A priori, é evidente que, ao decorrer dos anos ter um carro se tornou sinônimo de status social e que o governo auxilia na propagação dessa ideia ao não investir de forma satisfatória em meios como transporte coletivo. Para corroborar esse raciocínio, observa-se que segundo o site do governo, em 2020, R$1,99 bilhão foram utilizados para mobilidade urbana através do Orçamento Geral da União. À luz desse dado, é possível inferir que o valor é baixo e não permite uma melhoria nos trens/mêtros/ônibus que, além de possuirem linhas escassas, circulam de forma precária e insegura. Não se pode negar, com isso que os indivíduos seguirão optando por meios de transportes individuais.
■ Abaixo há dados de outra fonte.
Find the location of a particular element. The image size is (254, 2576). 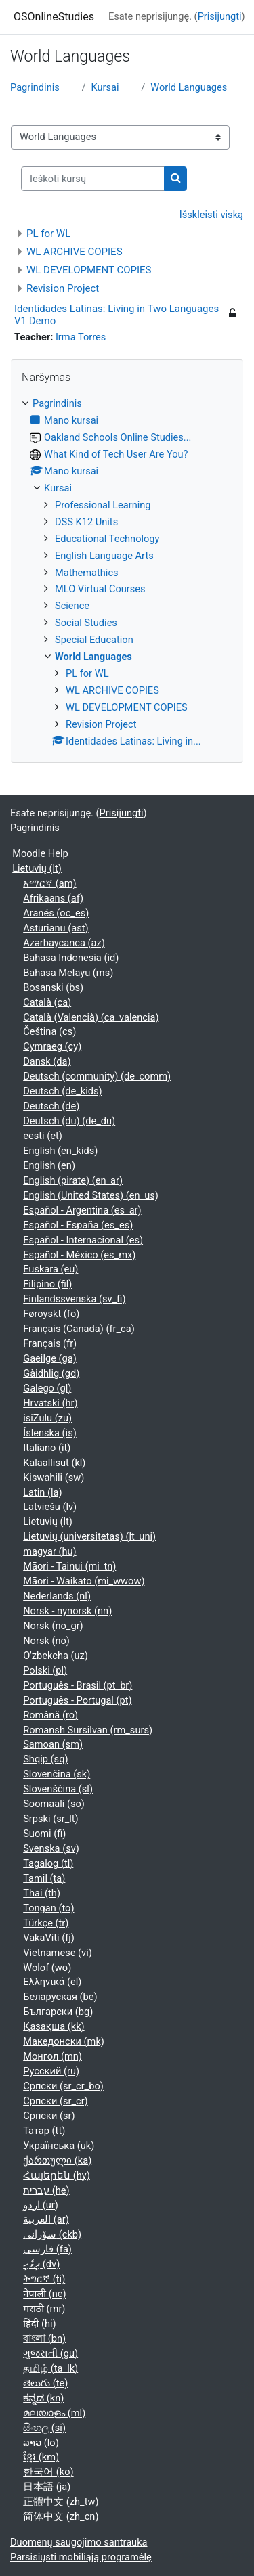 Norsk - nynorsk ‎(nn)‎ is located at coordinates (67, 1611).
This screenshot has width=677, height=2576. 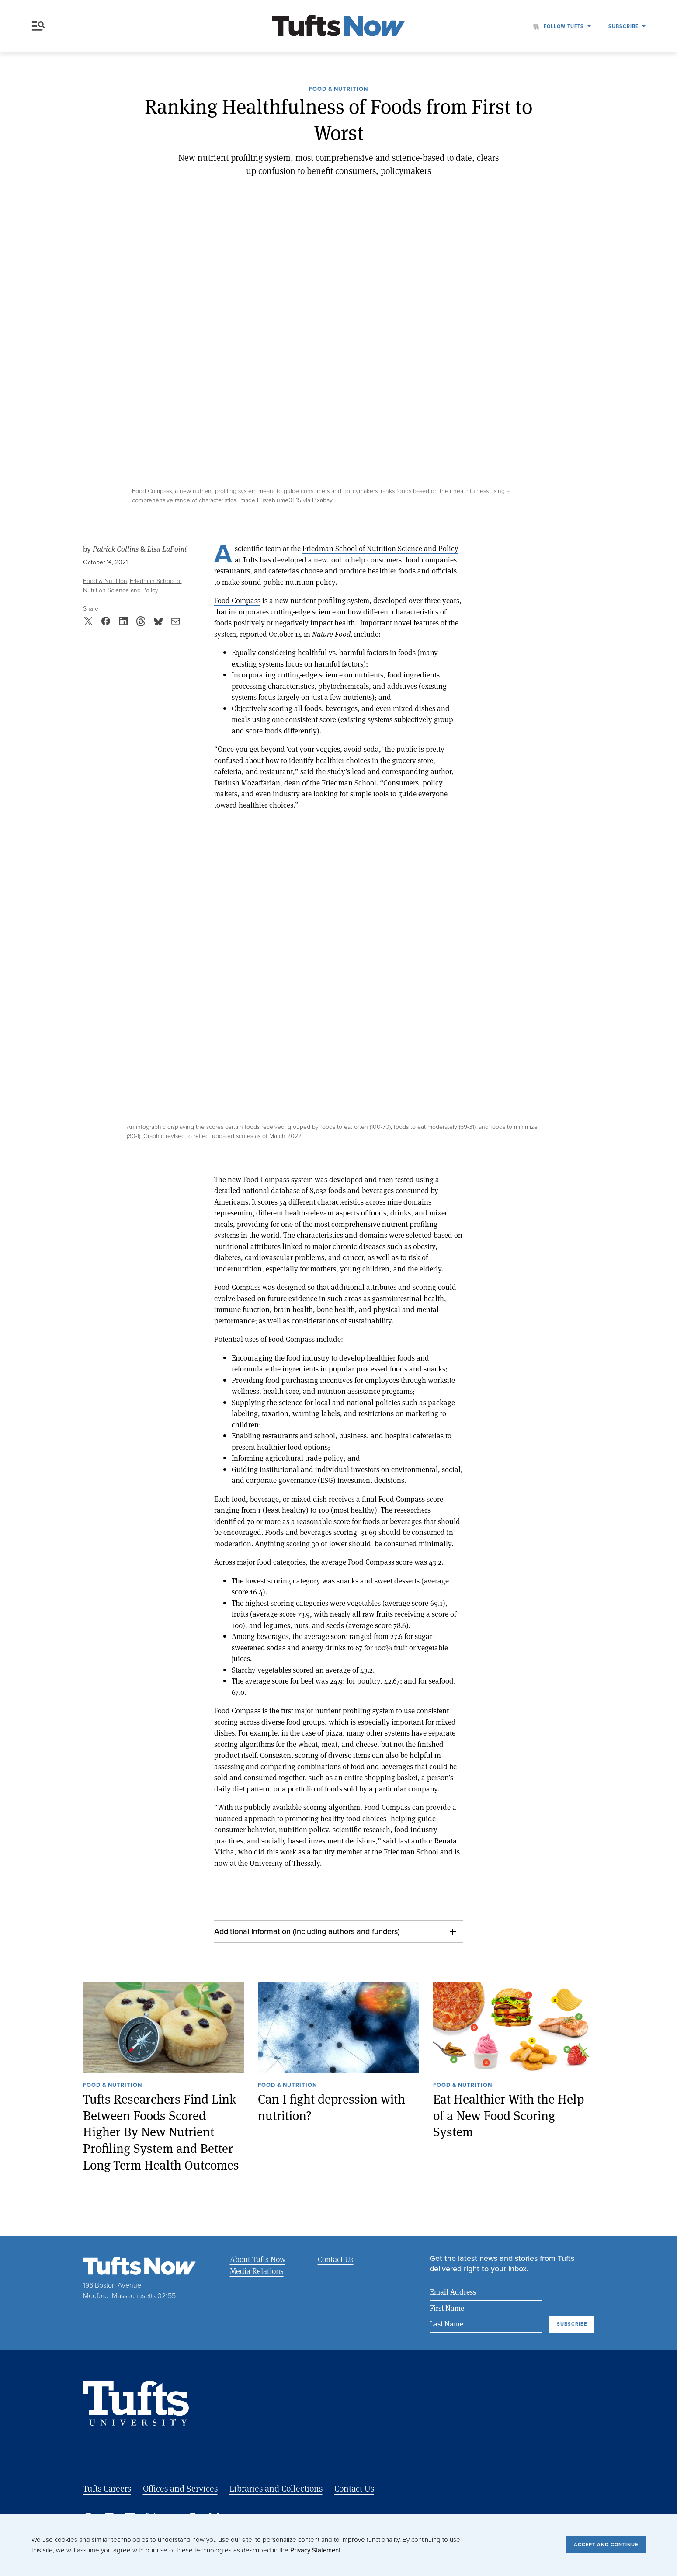 What do you see at coordinates (338, 89) in the screenshot?
I see `Food & Nutrition` at bounding box center [338, 89].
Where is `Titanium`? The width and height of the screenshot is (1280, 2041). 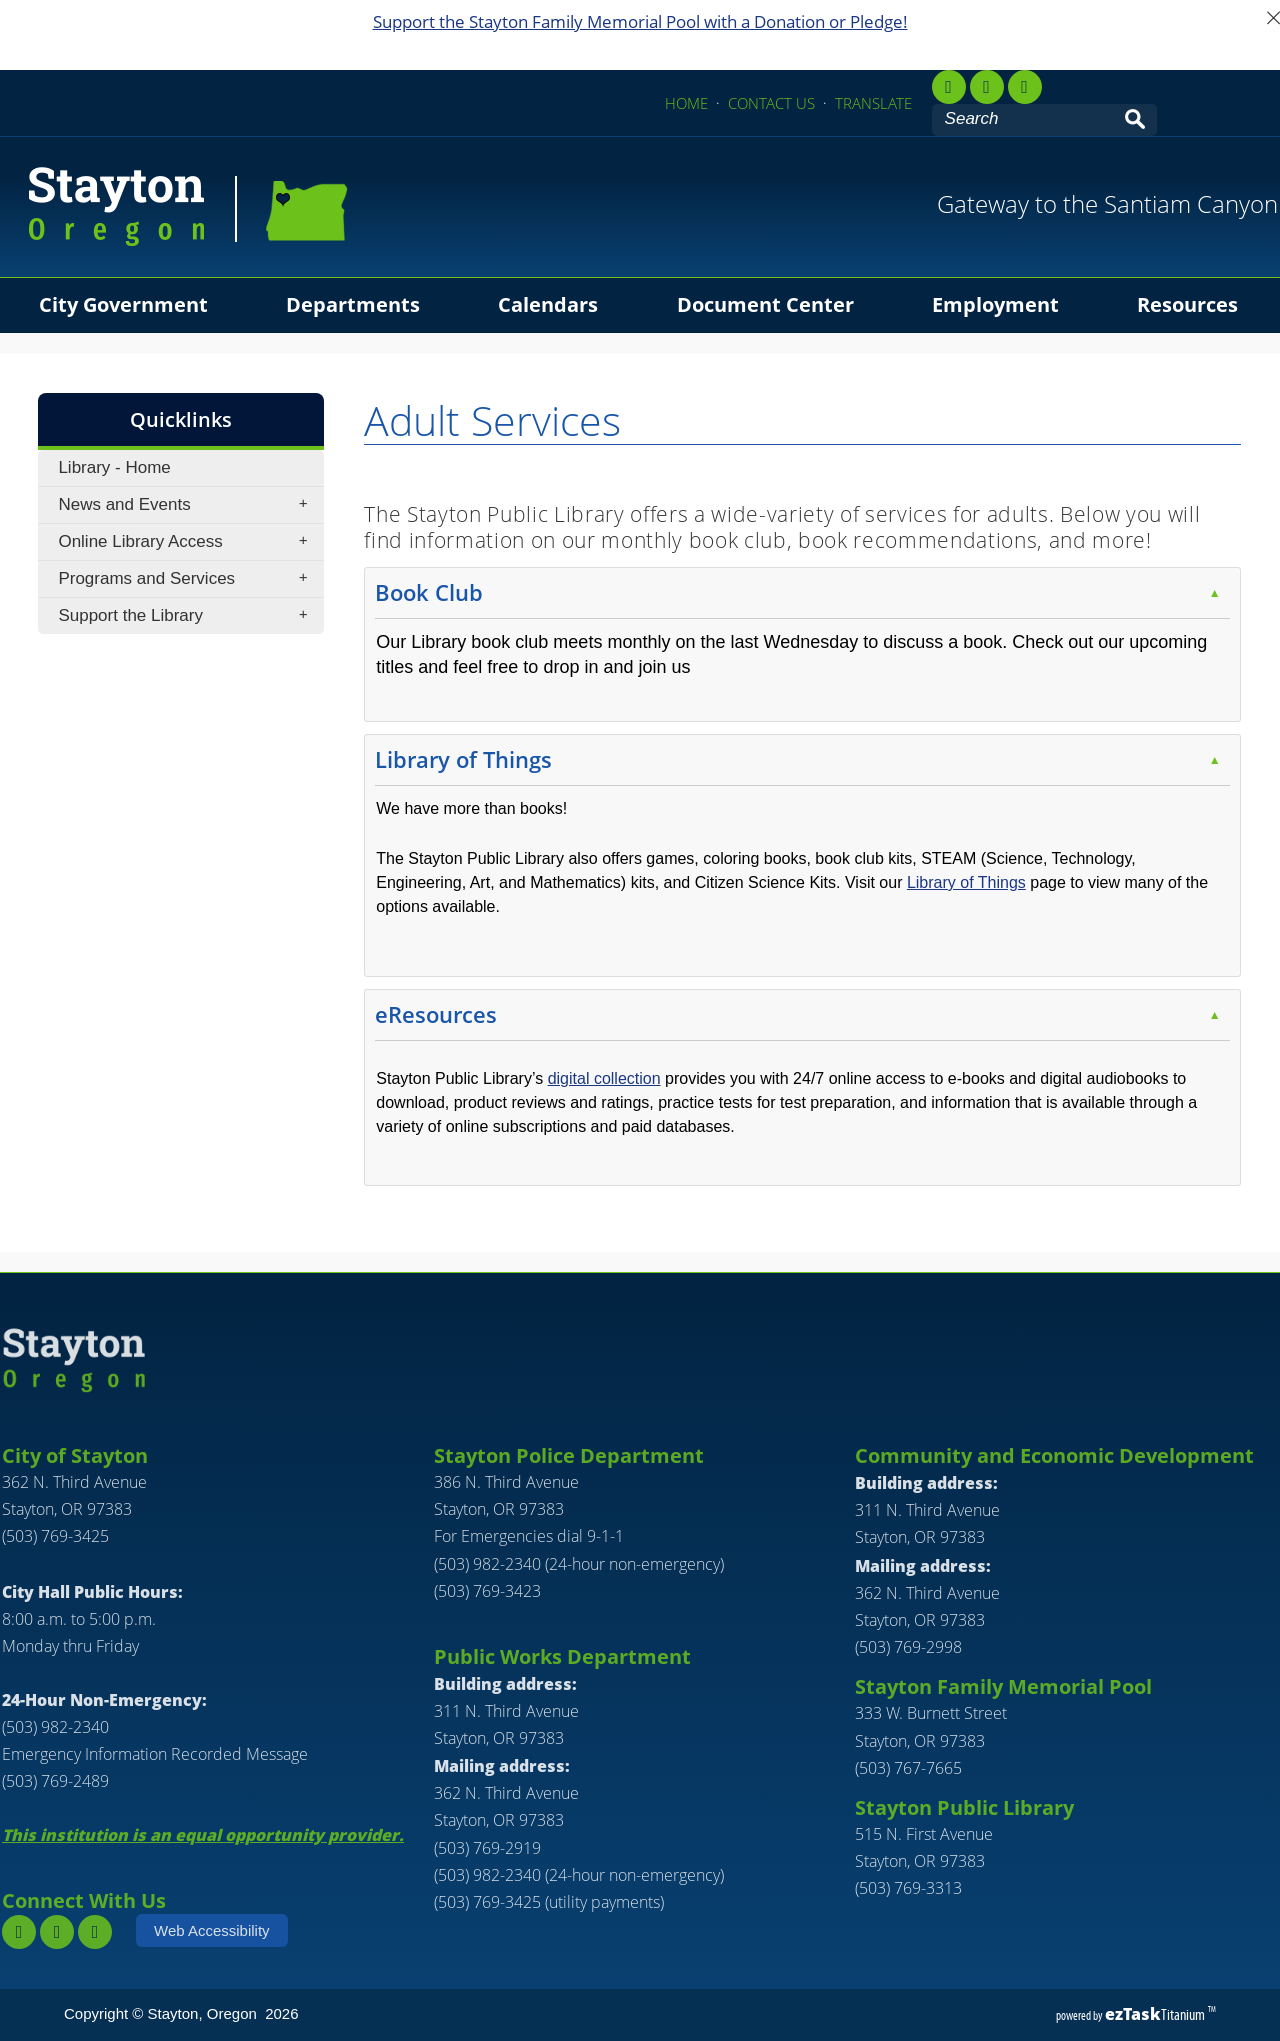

Ademais, o desconhecimento do impacto de gases dos automóveis, faz com que os cidadãos não saibam as causas de danos enfrentados diariamente. É possível observar no site do jornal Estadão, uma área dedicada para mobilidade urbana, ali há que os carros são os principais emissores de gases poluentes, que favorecem o efeito estufa, aquecimento global, efeito smog e também intensificam problemas respiratórios. Assim, o Brasil necessita avaliar como os efeitos negativos estão devastando as cidades e seus moradores, para então favorecer meios mais limpos. Exemplo disso é a Dinamarca, que conta com mais de 12 mil quilômetros de vias para bicicletas e incentiva seu uso através das ciclovias suspensas para que as pessoas não fiquem presas em cruzamentos.
Portanto, é notável que a mobibilidade urbana brasileira necessita de mudanças para gerenciar a crise que enfrenta. Cabe ao governo federal, através do Ministério da Infraestrutura gerar melhorias que otimizem os transportes coletivos do país e criem trens em locais que ainda não o possuam, gerando mais segurança e conforto aos usuários, além de garantir o barateamento da passagem, tal ato fará com que aos poucos a superlotação de automóveis decresça. Além disso, o mesmo ministério deve orçar e incentivar monetariamente que cada estado crie mais ciclovias inteligentes, que facilitem o trânsito e protejam os ciclistas, tal estudo pode ser feito através do Estatuto da Cidade, o qual contém informações que podem auxiliar na organização da melhoria na urbanização. À mídia cabe incentivar o uso de transportes coletivos e limpos. Para assim, o Brasil solucionar sua crise de mobilidade urbana.